Would you please return the lines of the material that contain the word "Windows"?

■ **Task data**:
::::

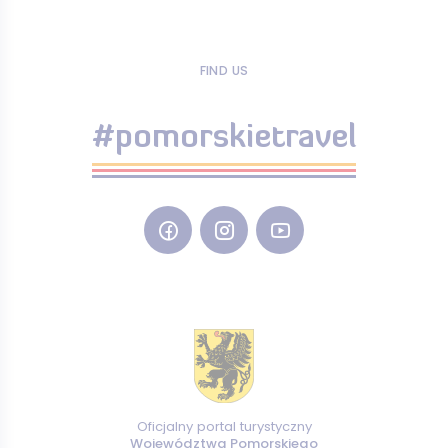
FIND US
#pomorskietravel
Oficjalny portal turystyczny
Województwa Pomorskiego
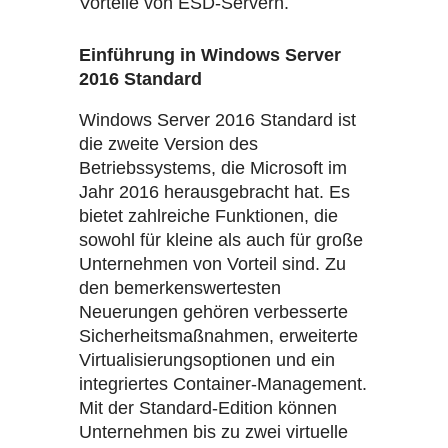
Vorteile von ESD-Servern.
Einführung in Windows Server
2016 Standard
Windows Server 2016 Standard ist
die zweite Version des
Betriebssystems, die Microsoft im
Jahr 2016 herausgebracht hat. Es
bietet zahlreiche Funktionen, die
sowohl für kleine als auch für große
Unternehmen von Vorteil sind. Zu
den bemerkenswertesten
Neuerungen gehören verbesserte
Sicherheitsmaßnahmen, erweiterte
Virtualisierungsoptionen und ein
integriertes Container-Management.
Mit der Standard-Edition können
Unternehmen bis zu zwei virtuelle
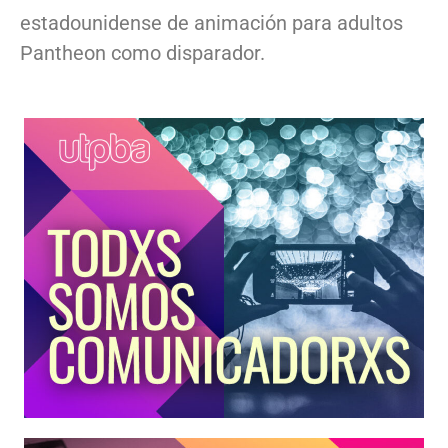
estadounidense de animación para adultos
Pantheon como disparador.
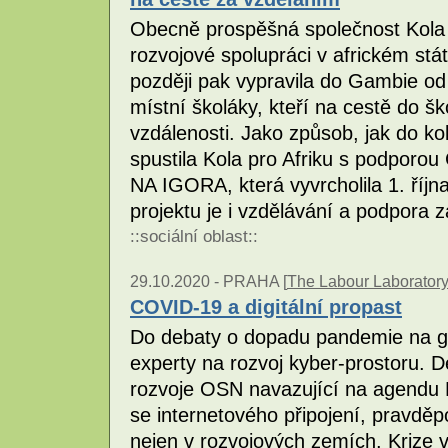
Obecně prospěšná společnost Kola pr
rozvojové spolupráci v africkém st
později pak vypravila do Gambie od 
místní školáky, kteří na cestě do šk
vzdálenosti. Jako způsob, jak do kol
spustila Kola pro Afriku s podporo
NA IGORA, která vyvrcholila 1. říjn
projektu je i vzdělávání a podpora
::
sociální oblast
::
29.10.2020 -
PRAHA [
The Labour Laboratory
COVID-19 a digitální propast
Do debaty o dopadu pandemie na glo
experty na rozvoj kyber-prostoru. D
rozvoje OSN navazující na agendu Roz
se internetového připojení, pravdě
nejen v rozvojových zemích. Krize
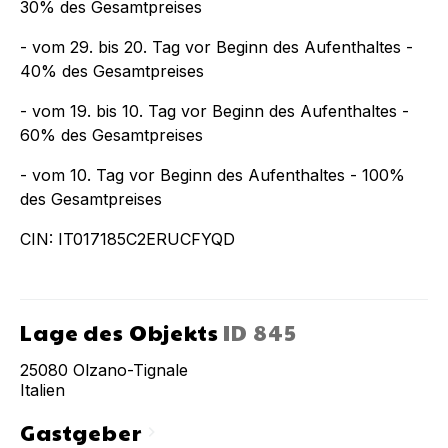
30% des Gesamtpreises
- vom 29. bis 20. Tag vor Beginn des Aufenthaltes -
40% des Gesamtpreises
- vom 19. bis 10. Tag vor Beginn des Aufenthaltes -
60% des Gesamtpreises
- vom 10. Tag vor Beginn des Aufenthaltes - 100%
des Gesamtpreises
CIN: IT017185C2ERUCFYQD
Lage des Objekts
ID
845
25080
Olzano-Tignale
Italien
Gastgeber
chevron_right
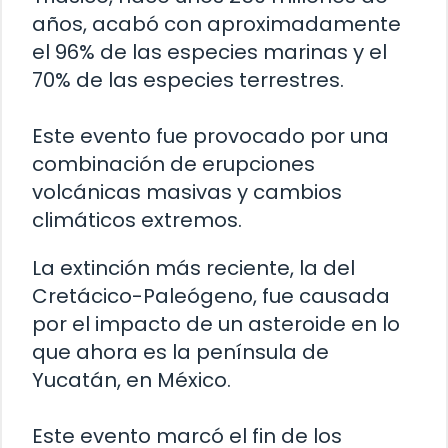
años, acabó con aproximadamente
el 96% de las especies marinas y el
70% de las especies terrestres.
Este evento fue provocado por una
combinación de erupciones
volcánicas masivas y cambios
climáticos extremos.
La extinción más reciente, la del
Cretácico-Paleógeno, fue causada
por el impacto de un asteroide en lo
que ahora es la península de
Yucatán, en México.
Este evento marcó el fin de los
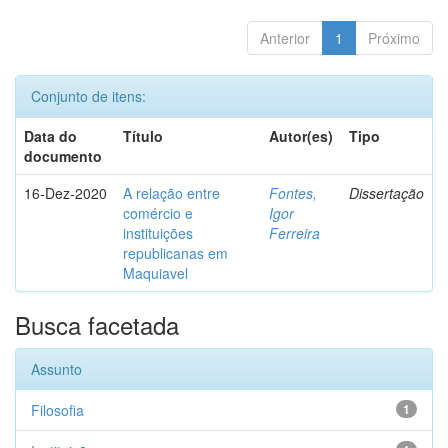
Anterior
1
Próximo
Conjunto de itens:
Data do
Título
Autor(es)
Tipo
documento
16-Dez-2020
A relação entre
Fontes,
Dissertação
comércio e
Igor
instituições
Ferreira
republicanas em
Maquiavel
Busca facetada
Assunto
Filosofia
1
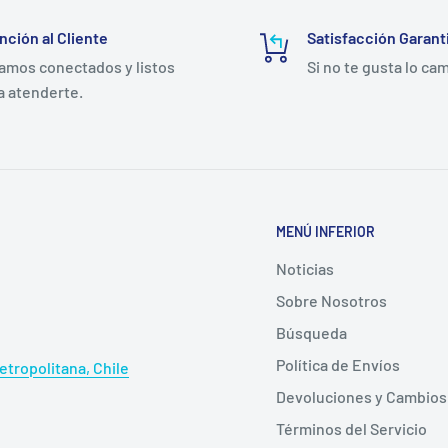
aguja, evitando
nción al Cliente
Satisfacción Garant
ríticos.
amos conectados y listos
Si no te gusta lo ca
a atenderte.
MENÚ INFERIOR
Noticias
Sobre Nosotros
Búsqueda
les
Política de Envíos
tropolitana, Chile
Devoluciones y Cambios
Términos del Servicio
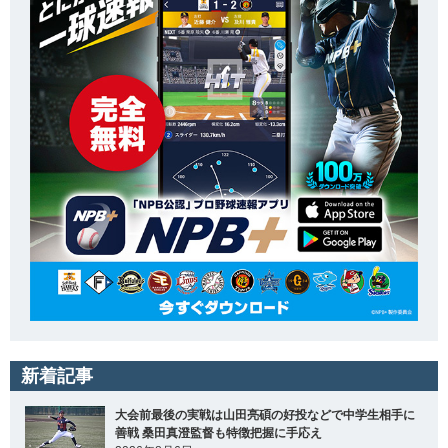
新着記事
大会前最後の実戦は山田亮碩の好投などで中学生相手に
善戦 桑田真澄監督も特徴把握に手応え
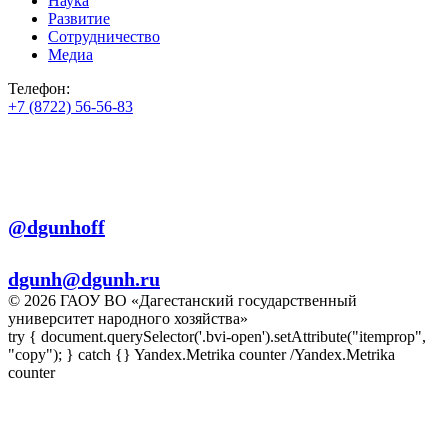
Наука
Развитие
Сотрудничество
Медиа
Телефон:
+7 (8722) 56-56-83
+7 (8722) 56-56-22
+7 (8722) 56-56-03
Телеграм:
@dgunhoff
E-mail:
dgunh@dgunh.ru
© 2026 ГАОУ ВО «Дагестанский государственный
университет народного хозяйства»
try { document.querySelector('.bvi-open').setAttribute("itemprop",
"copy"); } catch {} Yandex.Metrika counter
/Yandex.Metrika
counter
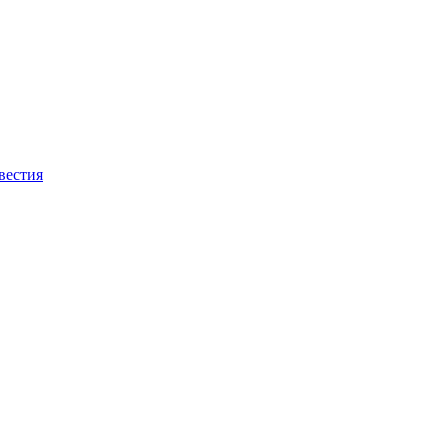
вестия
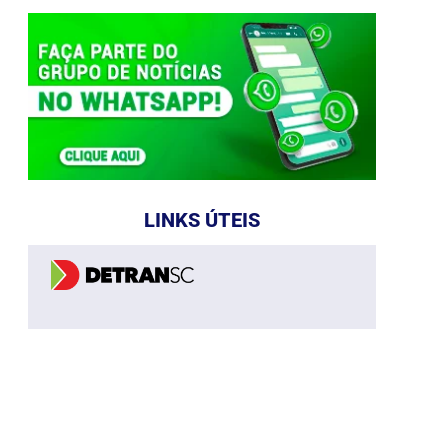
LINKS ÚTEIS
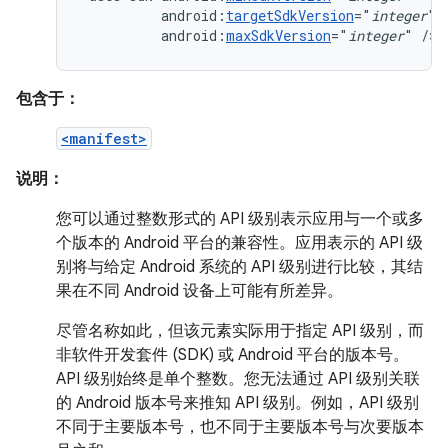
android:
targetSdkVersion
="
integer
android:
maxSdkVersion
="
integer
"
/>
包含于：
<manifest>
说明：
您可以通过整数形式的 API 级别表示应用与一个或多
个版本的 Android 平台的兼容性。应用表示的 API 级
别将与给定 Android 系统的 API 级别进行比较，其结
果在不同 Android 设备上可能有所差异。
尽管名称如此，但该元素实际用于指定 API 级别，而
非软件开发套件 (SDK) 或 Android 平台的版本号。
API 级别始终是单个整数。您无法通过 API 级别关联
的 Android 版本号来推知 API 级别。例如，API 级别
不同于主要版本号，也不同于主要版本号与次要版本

::::

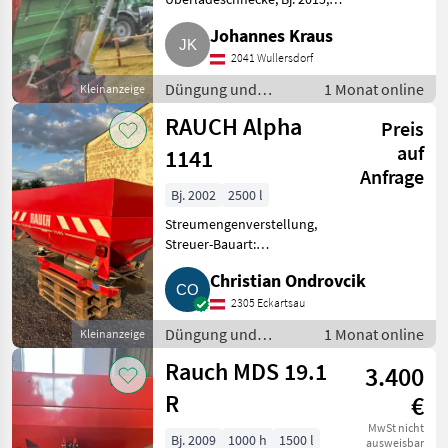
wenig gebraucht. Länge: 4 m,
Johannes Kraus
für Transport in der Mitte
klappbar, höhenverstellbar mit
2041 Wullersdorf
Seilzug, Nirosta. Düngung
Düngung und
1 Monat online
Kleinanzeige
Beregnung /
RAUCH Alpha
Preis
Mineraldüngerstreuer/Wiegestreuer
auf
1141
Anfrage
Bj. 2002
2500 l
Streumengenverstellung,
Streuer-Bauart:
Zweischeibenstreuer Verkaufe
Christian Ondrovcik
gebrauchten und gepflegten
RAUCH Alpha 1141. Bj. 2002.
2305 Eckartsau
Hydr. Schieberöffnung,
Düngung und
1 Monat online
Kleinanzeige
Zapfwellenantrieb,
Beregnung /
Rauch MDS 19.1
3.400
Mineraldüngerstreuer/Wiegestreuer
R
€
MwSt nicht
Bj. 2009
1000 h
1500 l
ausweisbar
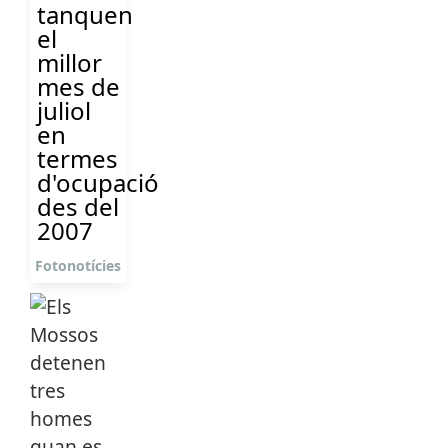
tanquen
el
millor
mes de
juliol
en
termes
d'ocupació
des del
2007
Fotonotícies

::::

■ **Completed exercise**:
Einführung in Windows Server
Windows Server 2016 Standard ist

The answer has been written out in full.